Electronics spin the ruptured progressions of Kaiser's trumpet into so many kaleidoscopic variations, thickening the texture of the music and constructing a bevy of relationships, each fraught with significance...highly cerebral electronics perform an act of cannibalism on the other instruments, blurring the crests and tropes of the compositions and emitting a pastiche of wailing horns and low synthetic hum that is uncanny...It is an onslaught that, though unnerving, does not destroy, but rather tests and strengthens the conceptual apparatus through which one engages with such music in the first place.
Max Schaefer, Signal To Noise, Summer 2006
CHOIR BOYS WITH STRINGS [JEFF KAISER/ANDREW PASK/STEUART LIEBIG/G.E. STINSON] (pfMENTUM 037; USA) This is quite far from what most folks would expect from a quartet of trumpet, clarinet, bass guitar, and electric guitar, but it won't be a surprise to anyone familiar with Kaiser and Pask's previous duo work under the Choir Boys moniker. This is an electronic processing blowout, all four players largely masking the conventional sounds of their instrument with outer space swooshes and asteroid streaks. Kaiser (trumpet, quarter-tone trumpet, flugelhorn, electronics) and Pask (clarinet, bass clarinet, alto sax, bass penny whistle, electronics) are damn fine players, so my favorite parts come when the organic feeling of their horns finds a balance with the electronics. The playing is thoughtful, varied, and controlled, but it's a far cry from the kind of restrained improv that's common these days. These cats let loose with a rambunctious and gleeful spirit that reminds me of Sun Ra going into his most cosmic zone. Liebig and Stinson are hardcore veterans of the kind of multi-layered textural guitar extensions they focus on here, to the point where I'd strongly recommend this disc to fans of the general space/ambient genre who might have a hankering for some serious turbulence as they drift away.

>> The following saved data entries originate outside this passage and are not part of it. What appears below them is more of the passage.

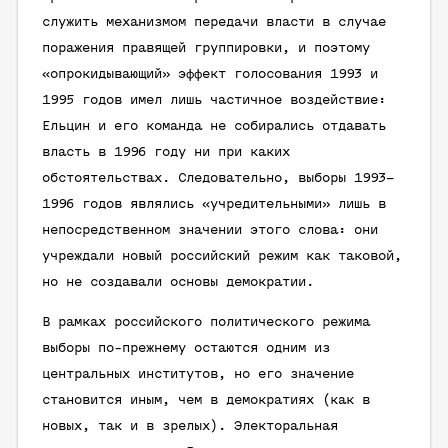
служить механизмом передачи власти в случае
поражения правящей группировки, и поэтому
«опрокидывающий» эффект голосования 1993 и
1995 годов имел лишь частичное воздействие:
Ельцин и его команда не собирались отдавать
власть в 1996 году ни при каких
обстоятельствах. Следовательно, выборы 1993–
1996 годов являлись «учредительными» лишь в
непосредственном значении этого слова: они
учреждали новый российский режим как таковой,
но не создавали основы демократии.
В рамках российского политического режима
выборы по-прежнему остаются одним из
центральных институтов, но его значение
становится иным, чем в демократиях (как в
новых, так и в зрелых). Электоральная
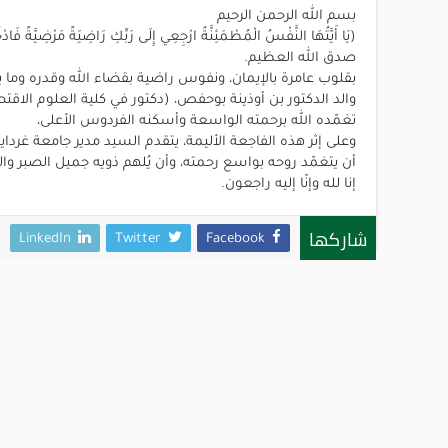
بسم الله الرحمن الرحيم
(يَا أَيَّتُهَا النَّفْسُ الْمُطْمَئِنَّةُ ارْجِعِي إِلَى رَبِّكِ رَاضِيَةً مَرْضِيَّةً فَا
صدق الله العظيم.
بقلوب عامرة بالإيمان، ونفوس راضية بقضاء الله وقدره وما يغمر
والد الدكتور بن أوذينة بوحفص، (دكتور في كلية العلوم الاقتص
تغمّده الله برحمته الواسعة وأسكنه الفردوس الأعلى،
وعلى إثر هذه الفاجعة الأليمة، يتقدم السيد مدير جامعة غرد
أن يتغمّد روحه بواسع رحمته، وأن يُلهم ذويه جميل الصبر وا
إنا لله وإنّا إليه راجعون.
شاركها
LinkedIn
Twitter
Facebook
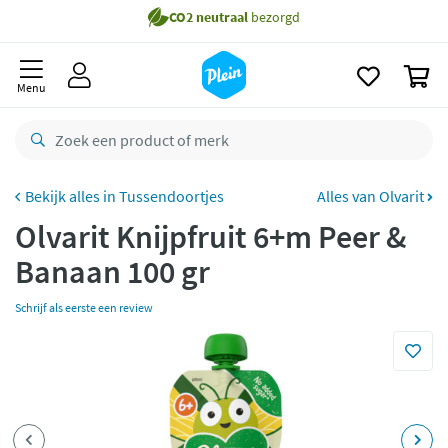
naar
Gratis
bezorging vanaf 35,- *
oofdinhoud
zoeken
Voor
23.59u
besteld,
morgen
in huis *
0
Menu
Gratis
retourneren
8,8/10
Goed
CO2 neutraal
bezorgd
Tussendoortjes
Alles van Olvarit
Betaal met Klarna
Olvarit Knijpfruit 6+m Peer &
Banaan 100 gr
Schrijf als eerste een review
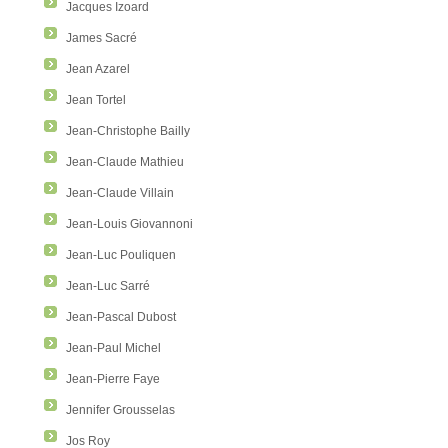
Jacques Izoard
James Sacré
Jean Azarel
Jean Tortel
Jean-Christophe Bailly
Jean-Claude Mathieu
Jean-Claude Villain
Jean-Louis Giovannoni
Jean-Luc Pouliquen
Jean-Luc Sarré
Jean-Pascal Dubost
Jean-Paul Michel
Jean-Pierre Faye
Jennifer Grousselas
Jos Roy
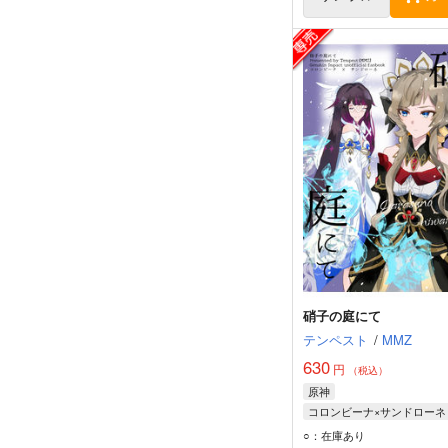
硝子の庭にて
テンペスト
/
MMZ
630
円
（税込）
原神
コロンビーナ×サンドローネ
コロンビーナ
サンドロー
○：在庫あり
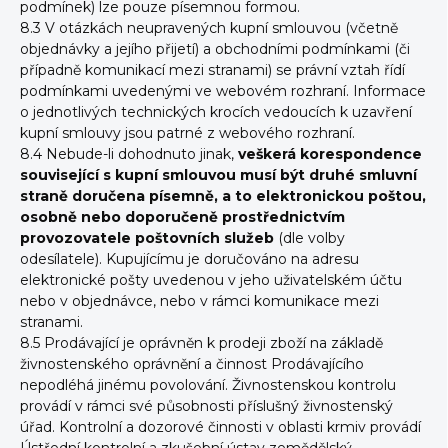
podmínek) lze pouze písemnou formou.
8.3 V otázkách neupravených kupní smlouvou (včetně
objednávky a jejího přijetí) a obchodními podmínkami (či
případně komunikací mezi stranami) se právní vztah řídí
podmínkami uvedenými ve webovém rozhraní. Informace
o jednotlivých technických krocích vedoucích k uzavření
kupní smlouvy jsou patrné z webového rozhraní.
8.4 Nebude-li dohodnuto jinak,
veškerá korespondence
související s kupní smlouvou musí být druhé smluvní
straně doručena písemně, a to elektronickou poštou,
osobně nebo doporučeně prostřednictvím
provozovatele poštovních služeb
(dle volby
odesílatele). Kupujícímu je doručováno na adresu
elektronické pošty uvedenou v jeho uživatelském účtu
nebo v objednávce, nebo v rámci komunikace mezi
stranami.
8.5 Prodávající je oprávněn k prodeji zboží na základě
živnostenského oprávnění a činnost Prodávajícího
nepodléhá jinému povolování. Živnostenskou kontrolu
provádí v rámci své působnosti příslušný živnostenský
úřad. Kontrolní a dozorové činnosti v oblasti krmiv provádí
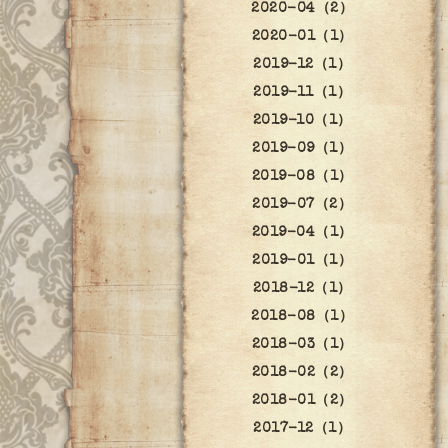
2020-04（2）
2020-01（1）
2019-12（1）
2019-11（1）
2019-10（1）
2019-09（1）
2019-08（1）
2019-07（2）
2019-04（1）
2019-01（1）
2018-12（1）
2018-08（1）
2018-03（1）
2018-02（2）
2018-01（2）
2017-12（1）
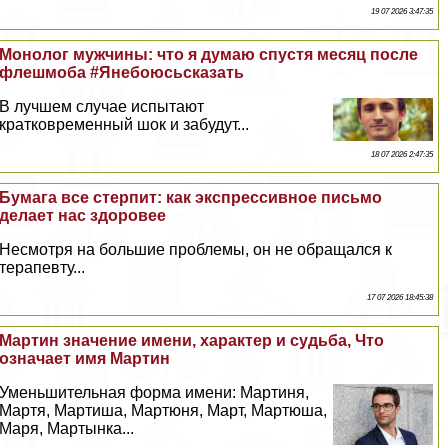
19 07 2026 3:47:35
Монолог мужчины: что я думаю спустя месяц после
флешмоба #Янебоюсьсказать
В лучшем случае испытают
кратковременный шок и забудут...
18 07 2026 2:47:35
Бумага все стерпит: как экспрессивное письмо
делает нас здоровее
Несмотря на большие проблемы, он не обращался к
терапевту...
17 07 2026 18:45:38
Мартин значение имени, хаpaктер и судьба, Что
означает имя Мартин
Уменьшительная форма имени: Мартиня,
Мартя, Мартиша, Мартюня, Март, Мартюша,
Маря, Мартынка...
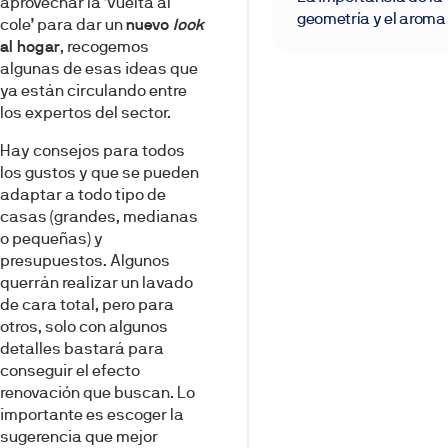
aprovechar la ‘vuelta al
geometría y el aroma
cole’ para dar un
nuevo
look
al hogar
, recogemos
algunas de esas ideas que
ya están circulando entre
los expertos del sector.
Hay consejos para todos
los gustos y que se pueden
adaptar a todo tipo de
casas (grandes, medianas
o pequeñas) y
presupuestos. Algunos
querrán realizar un lavado
de cara total, pero para
otros, solo con algunos
detalles bastará para
conseguir el efecto
renovación que buscan. Lo
importante es escoger la
sugerencia que mejor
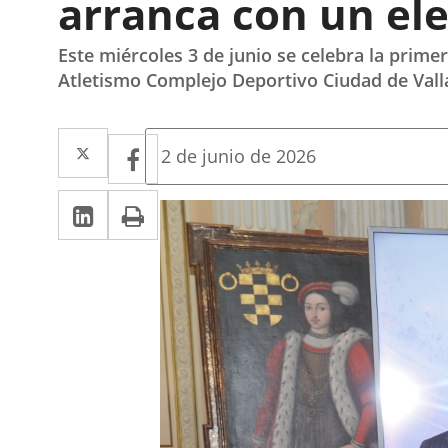
arranca con un ele
Este miércoles 3 de junio se celebra la primer
Atletismo Complejo Deportivo Ciudad de Vall
Twitter
Enlace
Facebook
Enlace
Fecha
2 de junio de 2026
de
a
a
la
Linkedin
Enlace
Print
una
noticia
una
a
aplicación
aplicación
una
externa.
externa.
aplicación
externa.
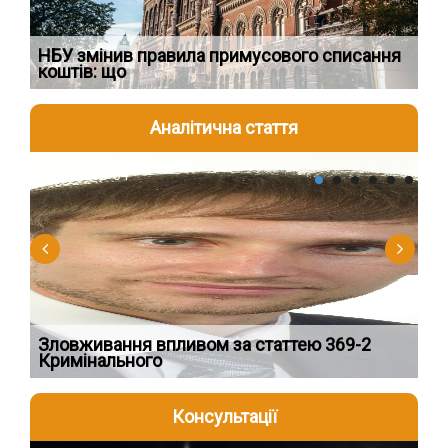
НБУ змінив правила примусового списання
Як
коштів: що
шк
Аналітична стаття
2026-08-04
2
Зловживання впливом за статтею 369-2
Пе
Кримінального
пі
Консультації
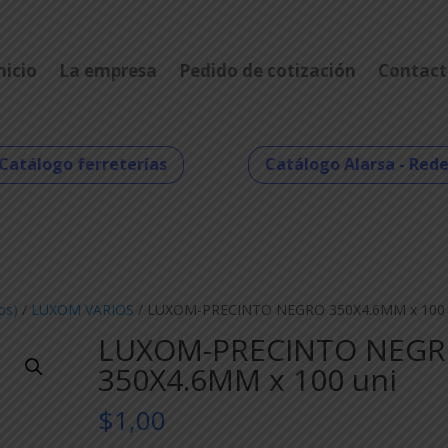
nicio
La empresa
Pedido de cotización
Contact
Catálogo ferreterías
Catálogo Alarsa - Red
os)
/
LUXOM VARIOS
/ LUXOM-PRECINTO NEGRO 350X4.6MM x 100 
LUXOM-PRECINTO NEG
350X4.6MM x 100 uni
$
1,00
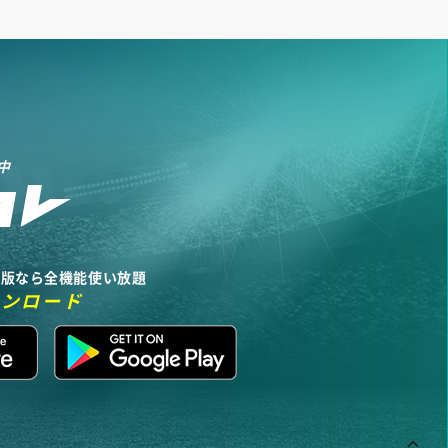
中
リ版なら全機能使い放題
ウンロード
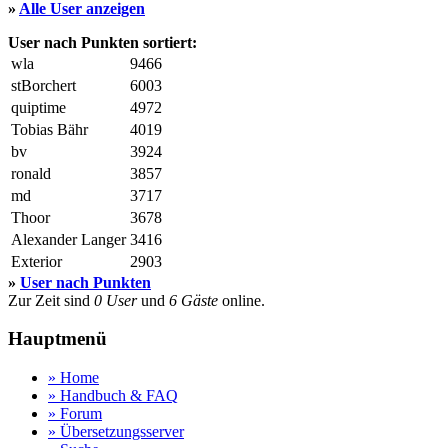
»
Alle User anzeigen
User nach Punkten sortiert:
wla
9466
stBorchert
6003
quiptime
4972
Tobias Bähr
4019
bv
3924
ronald
3857
md
3717
Thoor
3678
Alexander Langer
3416
Exterior
2903
»
User nach Punkten
Zur Zeit sind
0 User
und
6 Gäste
online.
Hauptmenü
» Home
» Handbuch & FAQ
» Forum
» Übersetzungsserver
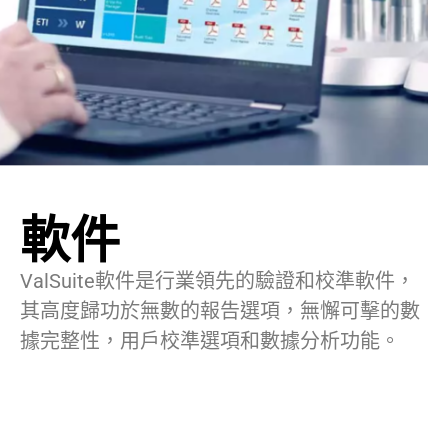
軟件
ValSuite軟件是行業領先的驗證和校準軟件，
其高度歸功於無數的報告選項，無懈可擊的數
據完整性，用戶校準選項和數據分析功能。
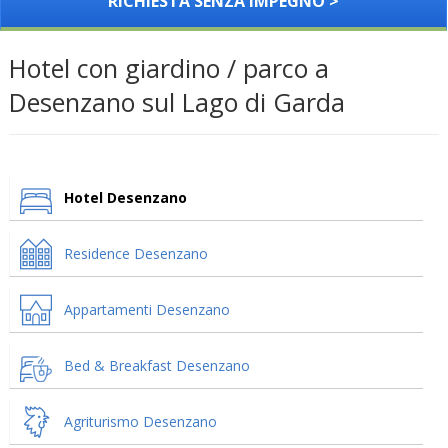
RICHIESTA SENZA IMPEGNO >
Hotel con giardino / parco a
Desenzano sul Lago di Garda
Hotel Desenzano
Residence Desenzano
Appartamenti Desenzano
Bed & Breakfast Desenzano
Agriturismo Desenzano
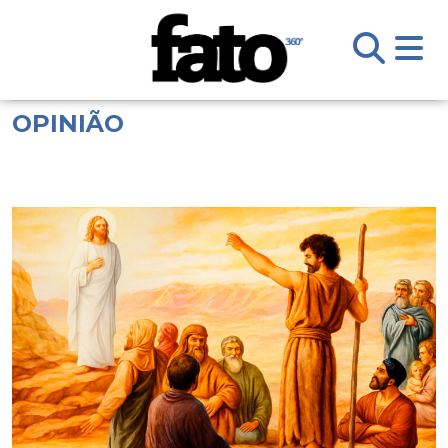
OPINIÃO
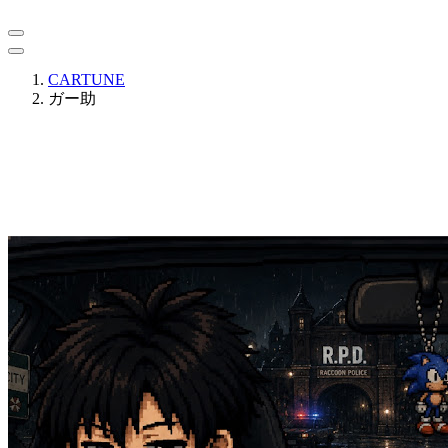
CARTUNE
ガー助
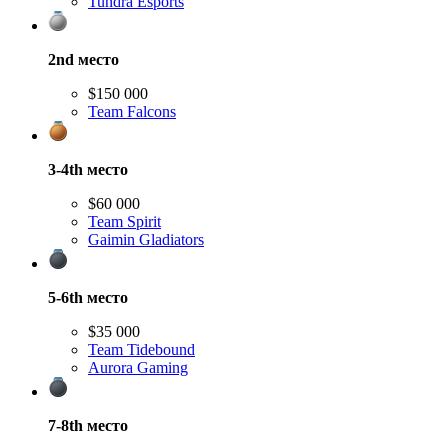
Tundra Esports
2nd
место
$150 000
Team Falcons
3-4th
место
$60 000
Team Spirit
Gaimin Gladiators
5-6th
место
$35 000
Team Tidebound
Aurora Gaming
7-8th
место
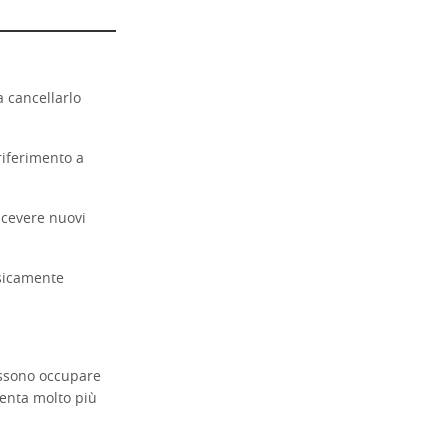
a cancellarlo
riferimento a
ricevere nuovi
isicamente
ossono occupare
venta molto più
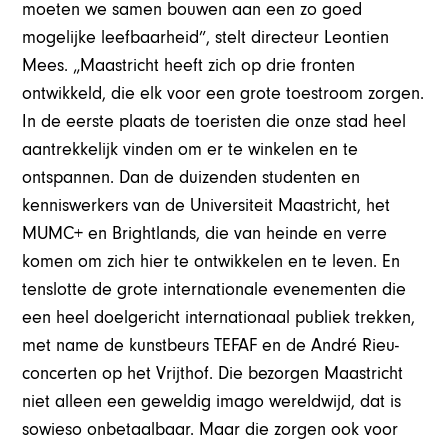
moeten we samen bouwen aan een zo goed
mogelijke leefbaarheid”, stelt directeur Leontien
Mees. „Maastricht heeft zich op drie fronten
ontwikkeld, die elk voor een grote toestroom zorgen.
In de eerste plaats de toeristen die onze stad heel
aantrekkelijk vinden om er te winkelen en te
ontspannen. Dan de duizenden studenten en
kenniswerkers van de Universiteit Maastricht, het
MUMC+ en Brightlands, die van heinde en verre
komen om zich hier te ontwikkelen en te leven. En
tenslotte de grote internationale evenementen die
een heel doelgericht internationaal publiek trekken,
met name de kunstbeurs TEFAF en de André Rieu-
concerten op het Vrijthof. Die bezorgen Maastricht
niet alleen een geweldig imago wereldwijd, dat is
sowieso onbetaalbaar. Maar die zorgen ook voor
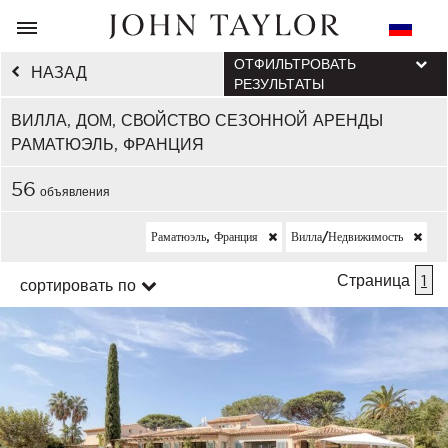
ОТФИЛЬТРОВАТЬ
НАЗАД
РЕЗУЛЬТАТЫ
ВИЛЛА, ДОМ, СВОЙСТВО СЕЗОННОЙ АРЕНДЫ
РАМАТЮЭЛЬ, ФРАНЦИЯ
56
объявления
Раматюэль, Франция
Вилла/недвижимость
Страница
1
сортировать по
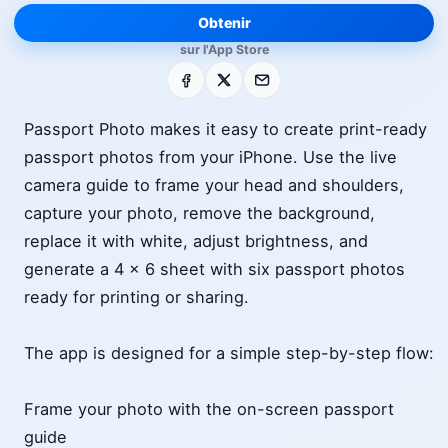
Obtenir
sur l'App Store
Facebook
X
E-mail
Passport Photo makes it easy to create print-ready
passport photos from your iPhone. Use the live
camera guide to frame your head and shoulders,
capture your photo, remove the background,
replace it with white, adjust brightness, and
generate a 4 x 6 sheet with six passport photos
ready for printing or sharing.
The app is designed for a simple step-by-step flow:
Frame your photo with the on-screen passport
guide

- Michael Anton Parker, Downtown Music Gallery, NYC, NY
No, actually, no pure voiced choir boys or lush orchestrations turn up here. Hunt if you must and try and uncover them. At the opening pitches, your ear is plunged into an electronic search for signal playing tag with acoustic contributions from the clarinet. Sometimes the sonic clouds clear and off in the distance you see it, yes it, over there, but the fog rolls in before you can possibly get there. The lines are crossed, the vision blurred, the dream continues. But wait, over there, there it is. No, wrong again. Here is half of a cell phone call to Saturn relayed through an outdated videogame unit. Is he frustrated? Damn straight he is and he wants to go home. Please come and pick him up. He'll be waiting, waiting over there, next to it. You know. And hurry if you can.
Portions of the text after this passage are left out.